One Reply to “Teaching Writing: Nobody Knows the Rules, Just Write”

  1. As someone who is writing their dissertation at the present time, this post certainly hits the spot. How wonderful would it be to know the infallible and/or absolute rules of writing so that the written product communicates the results of months of research in a crystal-clear fashion. I’m in the empirical business myself. Surely someone has figured out the formula by now which reliably produces high quality writing. Right?

    Alas, this notion is carefully shattered by Brian in his post. When it comes to writing, there are no infallible and/or absolute rules. In fact, as Brian mentions, you can probably find examples of great writing violating any proposed writing rule. Simultaneously, writing cannot be perceived as lawless either. Apart from general agreement on spelling and sentence structure, most people differentiate between good and bad writing. So, at face value, you’re left with a phenomenon where there’s a right and there’s a wrong, but no straightforward answer on how to get it right.

    Obviously, that’s a simplification (with a side of some dissertation frustration). I saw students’ writing progress from one draft to the next and I believe I am a better writer now than I was ten years ago. In other words, the absence of rules does not appear to preclude the development of writing. That’s probably because we generally assume a skill develops over time. Especially when you exercise it, because practice makes perfect. This is also a central premise in our educational system. Are you bad at math? Here’s fifteen more math exercises to get better at math. Perhaps writing is no different. At the college newspaper I used to work at they said that (good) writing ‘was making miles’ (kilometers to be precise), reflecting the slow development of pieces within and across drafts.

    That’s a sobering message because it suggests that improving writing is not a quick fix, but a process. There I agree with Mark Twain/Brian, the three rules for writing are write, write, write. But if that was all there is to it, then teaching writing would just be focused on quantity, and Edward Gibbon – author of all six volumes of History of the Decline and Fall of the Roman Empire – would be a great writer. Also, discussing writing pedagogy would be very brief (write, write, write!).

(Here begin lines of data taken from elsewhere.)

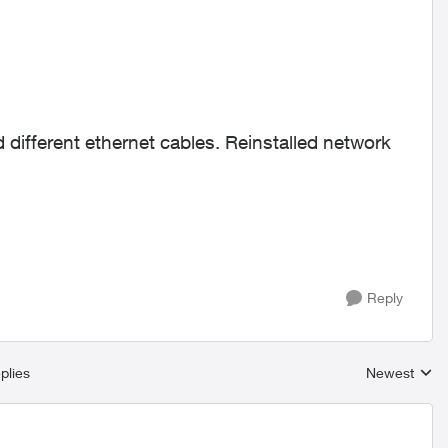
different ethernet cables. Reinstalled network
Reply
plies
Newest
Replies sort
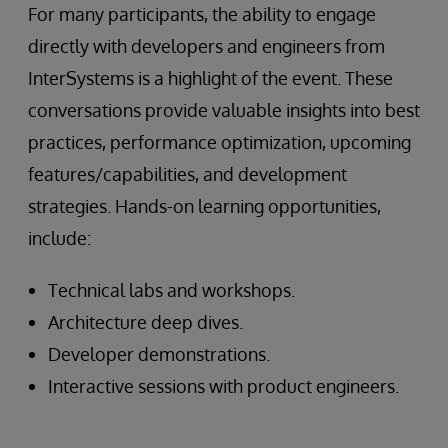
For many participants, the ability to engage
directly with developers and engineers from
InterSystems is a highlight of the event. These
conversations provide valuable insights into best
practices, performance optimization, upcoming
features/capabilities, and development
strategies. Hands-on learning opportunities,
include:
Technical labs and workshops.
Architecture deep dives.
Developer demonstrations.
Interactive sessions with product engineers.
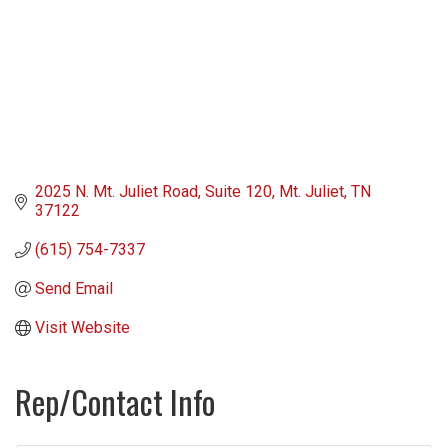
2025 N. Mt. Juliet Road
Suite 120
Mt. Juliet
TN
37122
(615) 754-7337
Send Email
Visit Website
Rep/Contact Info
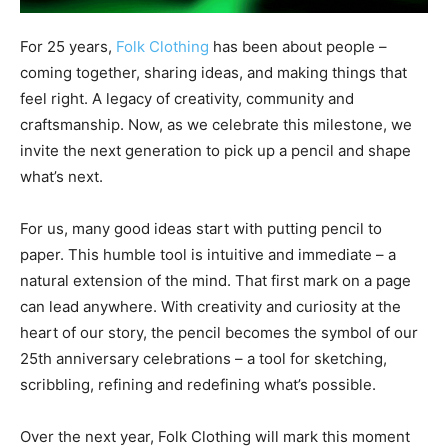
For 25 years,
Folk Clothing
has been about people –
coming together, sharing ideas, and making things that
feel right. A legacy of creativity, community and
craftsmanship. Now, as we celebrate this milestone, we
invite the next generation to pick up a pencil and shape
what’s next.
For us, many good ideas start with putting pencil to
paper. This humble tool is intuitive and immediate – a
natural extension of the mind. That first mark on a page
can lead anywhere. With creativity and curiosity at the
heart of our story, the pencil becomes the symbol of our
25th anniversary celebrations – a tool for sketching,
scribbling, refining and redefining what’s possible.
Over the next year, Folk Clothing will mark this moment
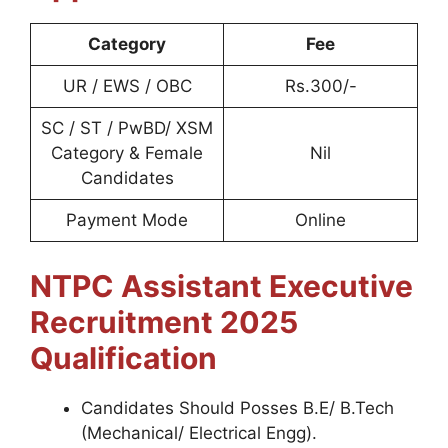
Category
Fee
UR / EWS / OBC
Rs.300/-
SC / ST / PwBD/ XSM
Category & Female
Nil
Candidates
Payment Mode
Online
NTPC Assistant Executive
Recruitment 2025
Qualification
Candidates Should Posses B.E/ B.Tech
(Mechanical/ Electrical Engg).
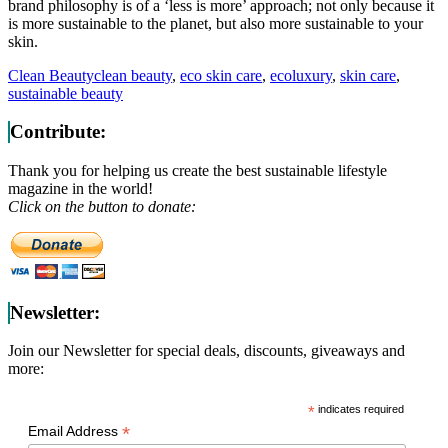
brand philosophy is of a ‘less is more’ approach; not only because it
is more sustainable to the planet, but also more sustainable to your
skin.
Clean Beauty
clean beauty
,
eco skin care
,
ecoluxury
,
skin care
,
sustainable beauty
Contribute:
Thank you for helping us create the best sustainable lifestyle
magazine in the world!
Click on the button to donate:
Newsletter:
Join our Newsletter for special deals, discounts, giveaways and
more:
*
indicates required
*
Email Address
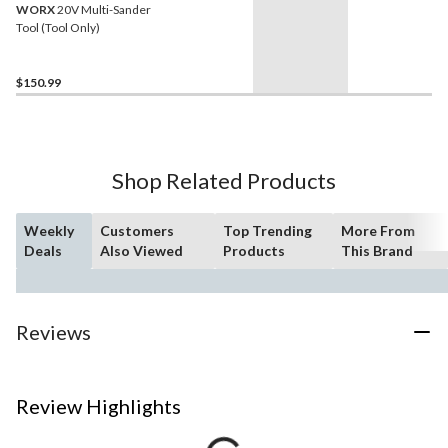
WORX
20V Multi-Sander
Tool (Tool Only)
$150.99
Shop Related Products
Weekly
Customers
Top Trending
More From
Deals
Also Viewed
Products
This Brand
Reviews
Review Highlights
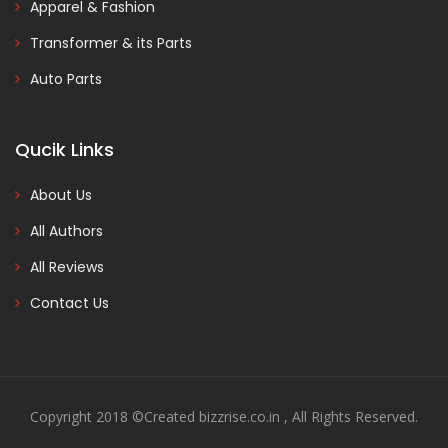
Apparel & Fashion
Transformer & its Parts
Auto Parts
Qucik Links
About Us
All Authors
All Reviews
Contact Us
Copyright 2018 ©Created bizzrise.co.in , All Rights Reserved.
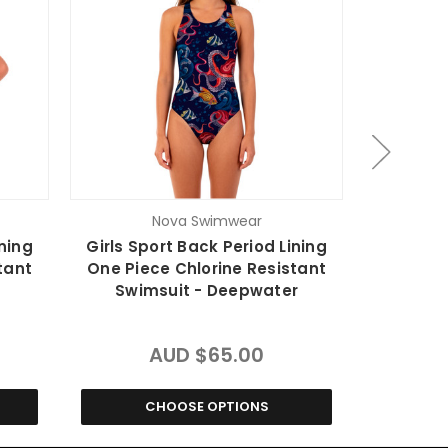
Nova Swimwear
ining
Girls Sport Back Period Lining
Ladies Sp
tant
One Piece Chlorine Resistant
One Pie
Swimsuit - Deepwater
Swim
AUD $65.00
CHOOSE OPTIONS
C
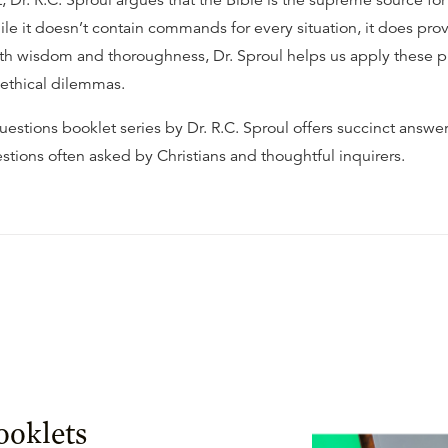
t, Dr. R.C. Sproul argues that the Bible is the supreme source for
le it doesn’t contain commands for every situation, it does prov
ith wisdom and thoroughness, Dr. Sproul helps us apply these pr
 ethical dilemmas.
estions booklet series by Dr. R.C. Sproul offers succinct answer
stions often asked by Christians and thoughtful inquirers.
ooklets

    Apart from that short lesson, discussing the process of writing is the focus of much of the writing pedagogy I’ve seen. Many of the Writing Across the Curriculum workshops (WAC) aim to acknowledge the procedural aspects of writing (and thinking) and attempt to demystify the process by formalizing it. This goes beyond teaching students to start with an outline. A major principle within WAC is using writing-to-learn. That’s writing designed to help students engage with the materials. We distinguish writing-to-learn from writing-to-communicate, where students are asked to produce a more polished product that intends to be shared with an audience.

    To me, this acknowledges that there is a whole process of thinking that precedes the outline, and you can use writing to help with that. I feel that recognizing this and formalizing the different stages of writing/thinking has helped my writing in addition to writing itself. My dissertation is currently a patchwork battlefield including polished paragraphs with pretty graphs, pieces of barebone outline, and notes to myself involving the occasional swearword. That makes me nervous, but the mantra (and the lesson) here is that it is all part of the process (although on more challenging days I use done is better than perfect). So now that you know that you need to write to get better at it, let’s discuss the process of writing. When a term paper is due in two weeks, where do you start?